World Customs Tariffs – post World War 1

August 23, 2011 — Leave a comment

I came across a document prepared by the Canadian Reconstruction Association titled – Tariff Policies Throughout the World – published in 1921. It comprises a survey of tariff legislation since the armistice (end of WW1), which shows that every important country in the world was protecting its own industries and striving to reduce its dependence upon outside sources of supply, and that “Protection” is established and accepted as the fiscal policy of the nations of the world more generally and firmly than ever before.

The story told by these tariff developments is absolutely one-sided, a world-wide resort to tariff protection, recognition of the value of industrial development and of the home market, and a general strengthening of protective systems.

Two significant statements by the governments of the day bear testimony to this fact. The Spanish Government summarized cogently the world tariff situation at the time: “Many countries have taken and are taking measures to prevent the invasion of their markets by foreign goods; tariff barriers are being raised and other restrictive measures adopted on all sides; the situation is developing towards a worldwide tariff war. The new customs tariff is an instrument prepared for use in a tariff war, if necessary.” Not less worthy of heeding is a statement issued by the Australian government: “customs duties which are not high enough to be effective are worse than useless.”

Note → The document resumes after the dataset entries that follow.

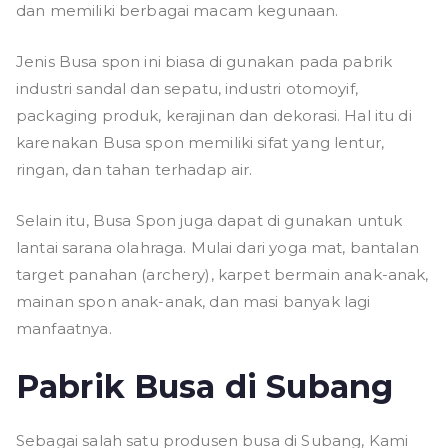
dan memiliki berbagai macam kegunaan.
Jenis Busa spon ini biasa di gunakan pada pabrik
industri sandal dan sepatu, industri otomoyif,
packaging produk, kerajinan dan dekorasi. Hal itu di
karenakan Busa spon memiliki sifat yang lentur,
ringan, dan tahan terhadap air.
Selain itu, Busa Spon juga dapat di gunakan untuk
lantai sarana olahraga. Mulai dari yoga mat, bantalan
target panahan (archery), karpet bermain anak-anak,
mainan spon anak-anak, dan masi banyak lagi
manfaatnya.
Pabrik Busa di Subang
Sebagai salah satu produsen busa di Subang, Kami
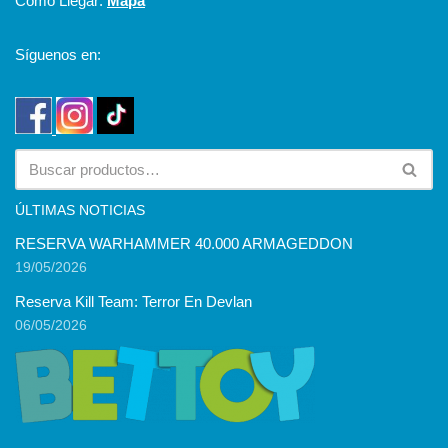
Cómo Llegar:
Mapa
Síguenos en:
ÚLTIMAS NOTICIAS
RESERVA WARHAMMER 40.000 ARMAGEDDON
19/05/2026
Reserva Kill Team: Terror En Devlan
06/05/2026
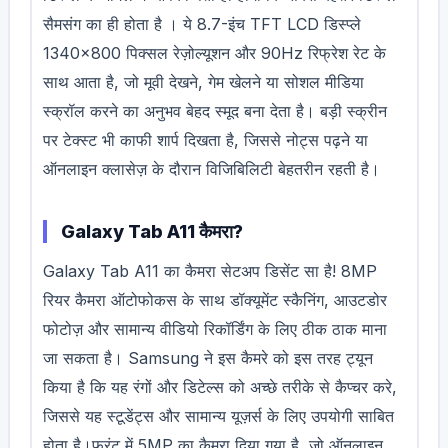
सैमसंग का ही होता है । ये 8.7-इंच TFT LCD डिस्प्ले
1340×800 पिक्सल रेज़ोल्यूशन और 90Hz रिफ्रेश रेट के
साथ आता है, जो मूवी देखने, गेम खेलने या सोशल मीडिया
स्क्रॉल करने का अनुभव बेहद स्मूद बना देता है। बड़ी स्क्रीन
पर टेक्स्ट भी काफी शार्प दिखता है, जिससे नोट्स पढ़ने या
ऑनलाइन क्लासेज़ के दौरान विजिबिलिटी बेहतरीन रहती है।
Galaxy Tab A11 कैमरा?
Galaxy Tab A11 का कैमरा सेटअप डिसेंट सा है! 8MP
रियर कैमरा ऑटोफोकस के साथ डॉक्यूमेंट स्कैनिंग, आउटडोर
फोटोज़ और सामान्य वीडियो रिकॉर्डिंग के लिए ठीक ठाक माना
जा सकता है। Samsung ने इस कैमरे को इस तरह ट्यून
किया है कि यह रंगों और डिटेल्स को अच्छे तरीके से कैप्चर करे,
जिससे यह स्टूडेंट्स और सामान्य यूज़र्स के लिए उपयोगी साबित
होता है।फ्रंट में 5MP का कैमरा दिया गया है, जो ऑनलाइन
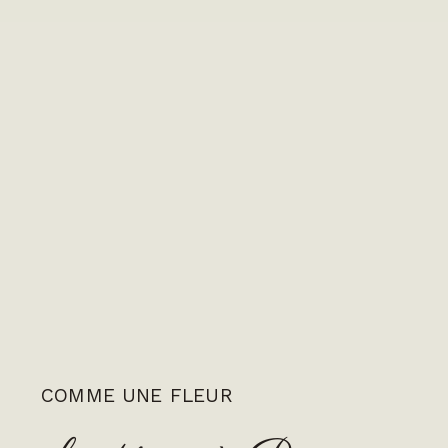
COMME UNE FLEUR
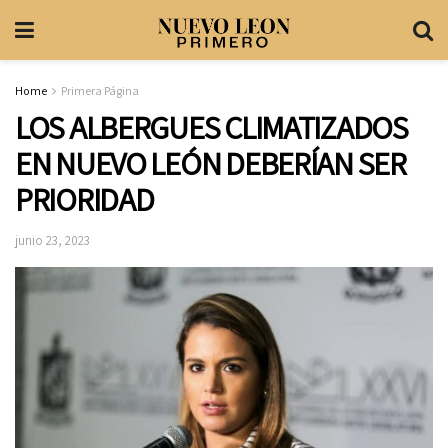
Home
Primera Página
LOS ALBERGUES CLIMATIZADOS
EN NUEVO LEÓN DEBERÍAN SER
PRIORIDAD
junio 23, 2023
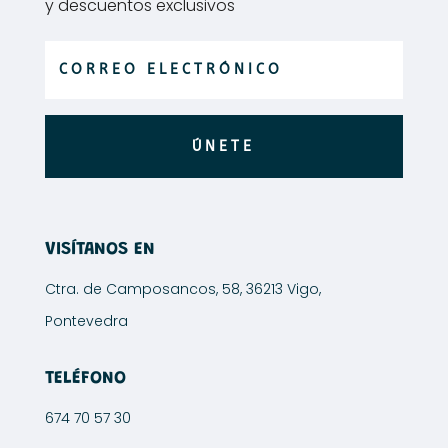
en
la
y descuentos exclusivos
la
página
página
de
de
producto
producto
ÚNETE
VISÍTANOS EN
Ctra. de Camposancos, 58, 36213 Vigo,
Pontevedra
TELÉFONO
674 70 57 30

What a strange contrast to today’s circumstances where the WTO seeks at all costs to ensure the dismantling of all barriers – tariff and otherwise. Now read what things were like in our own backyard.


Conditions during the war were, in effect, such as would have obtained under an almost prohibitive tariff and as a result the industries of South Africa experienced a tremendous development. The Minister of Finance in his budget speech in 1920, stated that no less than 2,000 new factories had been established in that Dominion since the fiscal year 1915-16, that in the past four years industrial production had increased 50% and that the country was advancing rapidly in the direction of becoming self-supporting in respect of all the necessaries of life. Protectionist sentiment in the Union is strong.

The budget introduced into the Union Parliament on April 15, 1921, provided for an increase of various customs duties, and the Government has announced its decision to appoint an Advisory Customs Tariff Board which will be called upon, among its other functions, to report on “what steps may be necessary to assist and develop the industries of the Union.”

Two recent developments indicate the attitude of South Africa in regard to protection and encouragement of domestic industries. In the Spring of 1921, in order to protect the shoe manufacturing industry of South Africa, principally against competition from the United Kingdom, the Government prohibited the importation of leather footwear, except under license, with the provision that licenses should be issued only for the importation of such shoes as the South African manufacturers were unable to produce. By a proclamation of May 11, 1921, the Government brought certain goods within the scope of the “dumping” clause of the Union customs tariff and the “dumping” duty has now been made applicable to wheat, flour, and wheat meal imported from Australia, the amount of such duty to equal the difference between the price at which these products are sold for home consumption in Australia and the price for which they were sold for export to South Africa, except that, as under the Canadian Customs Act, the special or dumping duty must not exceed 15 %.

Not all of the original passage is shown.